WHAT IS NEEDED: Only one stretch of the data below is needed. Output the lines from the one with "restriction." up to and including the one with "been the fou", exactly as they stand.
# # #
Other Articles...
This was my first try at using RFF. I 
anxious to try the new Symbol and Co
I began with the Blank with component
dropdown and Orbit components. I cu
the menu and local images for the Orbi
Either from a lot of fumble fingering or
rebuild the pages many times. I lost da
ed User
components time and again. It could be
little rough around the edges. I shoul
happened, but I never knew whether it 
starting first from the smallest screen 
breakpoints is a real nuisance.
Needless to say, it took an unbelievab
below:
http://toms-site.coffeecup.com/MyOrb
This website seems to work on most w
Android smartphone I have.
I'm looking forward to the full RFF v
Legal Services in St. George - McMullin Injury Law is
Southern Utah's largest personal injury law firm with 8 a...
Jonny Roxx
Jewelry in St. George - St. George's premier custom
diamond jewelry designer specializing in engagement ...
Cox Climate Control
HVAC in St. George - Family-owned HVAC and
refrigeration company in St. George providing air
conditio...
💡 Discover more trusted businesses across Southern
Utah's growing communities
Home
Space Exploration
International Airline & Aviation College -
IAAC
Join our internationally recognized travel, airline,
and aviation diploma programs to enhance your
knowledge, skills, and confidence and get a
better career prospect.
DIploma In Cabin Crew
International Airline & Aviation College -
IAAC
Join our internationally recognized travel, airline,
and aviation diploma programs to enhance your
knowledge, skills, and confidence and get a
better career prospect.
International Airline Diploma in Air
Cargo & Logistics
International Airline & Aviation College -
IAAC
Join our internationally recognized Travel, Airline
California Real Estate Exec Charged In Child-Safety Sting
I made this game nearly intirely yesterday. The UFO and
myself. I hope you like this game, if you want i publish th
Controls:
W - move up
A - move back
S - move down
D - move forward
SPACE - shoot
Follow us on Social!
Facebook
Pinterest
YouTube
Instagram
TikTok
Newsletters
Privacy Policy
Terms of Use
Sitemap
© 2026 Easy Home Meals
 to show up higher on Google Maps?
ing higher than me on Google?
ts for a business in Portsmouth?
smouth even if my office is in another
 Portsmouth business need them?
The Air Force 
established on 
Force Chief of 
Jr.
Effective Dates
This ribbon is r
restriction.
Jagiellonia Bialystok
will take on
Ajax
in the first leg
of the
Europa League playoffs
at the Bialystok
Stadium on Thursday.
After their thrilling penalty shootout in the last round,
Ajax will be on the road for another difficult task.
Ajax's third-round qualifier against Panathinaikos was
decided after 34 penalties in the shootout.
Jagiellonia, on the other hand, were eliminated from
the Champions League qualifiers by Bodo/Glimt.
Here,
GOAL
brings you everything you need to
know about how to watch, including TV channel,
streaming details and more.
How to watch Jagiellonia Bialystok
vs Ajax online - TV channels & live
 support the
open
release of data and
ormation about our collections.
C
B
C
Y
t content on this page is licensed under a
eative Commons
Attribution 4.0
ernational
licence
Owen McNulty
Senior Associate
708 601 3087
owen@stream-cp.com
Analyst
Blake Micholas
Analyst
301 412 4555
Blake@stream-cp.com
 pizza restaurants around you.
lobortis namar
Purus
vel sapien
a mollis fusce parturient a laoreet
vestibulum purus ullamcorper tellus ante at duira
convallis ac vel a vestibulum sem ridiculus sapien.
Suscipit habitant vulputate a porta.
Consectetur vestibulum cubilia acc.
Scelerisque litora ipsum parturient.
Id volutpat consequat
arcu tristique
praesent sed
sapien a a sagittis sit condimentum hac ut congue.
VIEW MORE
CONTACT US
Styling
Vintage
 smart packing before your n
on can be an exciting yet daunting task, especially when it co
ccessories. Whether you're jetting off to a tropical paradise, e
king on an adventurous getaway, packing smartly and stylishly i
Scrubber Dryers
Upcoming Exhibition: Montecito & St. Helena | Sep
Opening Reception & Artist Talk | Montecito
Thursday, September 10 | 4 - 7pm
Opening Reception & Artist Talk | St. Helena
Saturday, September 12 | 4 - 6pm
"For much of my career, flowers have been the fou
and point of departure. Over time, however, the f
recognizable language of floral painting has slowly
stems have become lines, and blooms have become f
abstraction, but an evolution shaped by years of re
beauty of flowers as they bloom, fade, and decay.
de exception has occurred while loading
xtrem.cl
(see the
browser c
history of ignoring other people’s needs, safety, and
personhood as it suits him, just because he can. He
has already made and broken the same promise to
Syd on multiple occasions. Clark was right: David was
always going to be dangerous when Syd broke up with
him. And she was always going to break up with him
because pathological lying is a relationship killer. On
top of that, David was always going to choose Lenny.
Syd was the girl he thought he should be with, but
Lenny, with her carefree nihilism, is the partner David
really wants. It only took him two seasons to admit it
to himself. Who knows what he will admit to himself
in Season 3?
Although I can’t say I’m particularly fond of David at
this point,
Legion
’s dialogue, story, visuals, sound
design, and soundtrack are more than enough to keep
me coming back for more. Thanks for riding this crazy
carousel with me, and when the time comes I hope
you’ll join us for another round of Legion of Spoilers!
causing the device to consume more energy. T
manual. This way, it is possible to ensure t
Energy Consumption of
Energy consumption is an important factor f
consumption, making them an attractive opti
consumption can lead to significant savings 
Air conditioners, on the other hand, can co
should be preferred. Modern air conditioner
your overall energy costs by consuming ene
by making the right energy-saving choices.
# # #
REPLY TO THE EXERCISE:
restriction.
Jagiellonia Bialystok
will take on
Ajax
in the first leg
of the
Europa League playoffs
at the Bialystok
Stadium on Thursday.
After their thrilling penalty shootout in the last round,
Ajax will be on the road for another difficult task.
Ajax's third-round qualifier against Panathinaikos was
decided after 34 penalties in the shootout.
Jagiellonia, on the other hand, were eliminated from
the Champions League qualifiers by Bodo/Glimt.
Here,
GOAL
brings you everything you need to
know about how to watch, including TV channel,
streaming details and more.
How to watch Jagiellonia Bialystok
vs Ajax online - TV channels & live
 support the
open
release of data and
ormation about our collections.
C
B
C
Y
t content on this page is licensed under a
eative Commons
Attribution 4.0
ernational
licence
Owen McNulty
Senior Associate
708 601 3087
owen@stream-cp.com
Analyst
Blake Micholas
Analyst
301 412 4555
Blake@stream-cp.com
 pizza restaurants around you.
lobortis namar
Purus
vel sapien
a mollis fusce parturient a laoreet
vestibulum purus ullamcorper tellus ante at duira
convallis ac vel a vestibulum sem ridiculus sapien.
Suscipit habitant vulputate a porta.
Consectetur vestibulum cubilia acc.
Scelerisque litora ipsum parturient.
Id volutpat consequat
arcu tristique
praesent sed
sapien a a sagittis sit condimentum hac ut congue.
VIEW MORE
CONTACT US
Styling
Vintage
 smart packing before your n
on can be an exciting yet daunting task, especially when it co
ccessories. Whether you're jetting off to a tropical paradise, e
king on an adventurous getaway, packing smartly and stylishly i
Scrubber Dryers
Upcoming Exhibition: Montecito & St. Helena | Sep
Opening Reception & Artist Talk | Montecito
Thursday, September 10 | 4 - 7pm
Opening Reception & Artist Talk | St. Helena
Saturday, September 12 | 4 - 6pm
"For much of my career, flowers have been the fou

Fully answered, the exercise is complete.